## WHAT YOU WILL DO
Among the entries, which lines carry the string "vorzeitig"? Copy each of them.
___ DATA FOR THIS EXERCISE ___
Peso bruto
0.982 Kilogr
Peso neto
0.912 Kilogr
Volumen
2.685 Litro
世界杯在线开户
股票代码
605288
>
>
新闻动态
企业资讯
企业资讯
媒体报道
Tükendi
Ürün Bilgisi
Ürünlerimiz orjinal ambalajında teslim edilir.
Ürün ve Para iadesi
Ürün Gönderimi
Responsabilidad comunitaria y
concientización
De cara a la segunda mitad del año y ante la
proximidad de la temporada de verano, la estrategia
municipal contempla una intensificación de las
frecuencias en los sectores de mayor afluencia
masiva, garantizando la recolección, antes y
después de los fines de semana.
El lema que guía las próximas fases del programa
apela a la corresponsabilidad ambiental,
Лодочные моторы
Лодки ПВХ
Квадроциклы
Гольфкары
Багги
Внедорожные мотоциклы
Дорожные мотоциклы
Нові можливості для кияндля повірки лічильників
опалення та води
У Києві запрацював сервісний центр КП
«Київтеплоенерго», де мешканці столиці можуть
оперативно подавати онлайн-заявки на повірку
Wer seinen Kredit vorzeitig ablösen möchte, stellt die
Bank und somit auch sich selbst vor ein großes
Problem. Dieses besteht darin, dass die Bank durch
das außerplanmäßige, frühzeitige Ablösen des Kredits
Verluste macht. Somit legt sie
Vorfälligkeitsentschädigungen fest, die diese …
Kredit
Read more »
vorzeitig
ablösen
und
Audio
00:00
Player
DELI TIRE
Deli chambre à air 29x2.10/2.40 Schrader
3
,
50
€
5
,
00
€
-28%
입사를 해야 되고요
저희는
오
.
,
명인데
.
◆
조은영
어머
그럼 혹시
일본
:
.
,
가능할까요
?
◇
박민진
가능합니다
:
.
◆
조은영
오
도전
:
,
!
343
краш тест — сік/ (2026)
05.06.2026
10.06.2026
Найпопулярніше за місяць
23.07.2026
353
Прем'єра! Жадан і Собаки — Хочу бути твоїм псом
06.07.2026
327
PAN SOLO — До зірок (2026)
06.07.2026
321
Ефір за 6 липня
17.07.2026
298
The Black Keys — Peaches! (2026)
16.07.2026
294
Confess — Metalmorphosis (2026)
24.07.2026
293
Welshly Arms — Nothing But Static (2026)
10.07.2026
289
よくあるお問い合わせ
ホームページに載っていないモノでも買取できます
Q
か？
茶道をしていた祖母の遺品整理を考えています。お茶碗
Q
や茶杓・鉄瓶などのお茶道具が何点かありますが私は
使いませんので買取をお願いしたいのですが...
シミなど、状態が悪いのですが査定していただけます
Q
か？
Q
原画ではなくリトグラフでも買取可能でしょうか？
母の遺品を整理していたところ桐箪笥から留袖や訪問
___
## RESPONSE TO THE TASK
Wer seinen Kredit vorzeitig ablösen möchte, stellt die
vorzeitig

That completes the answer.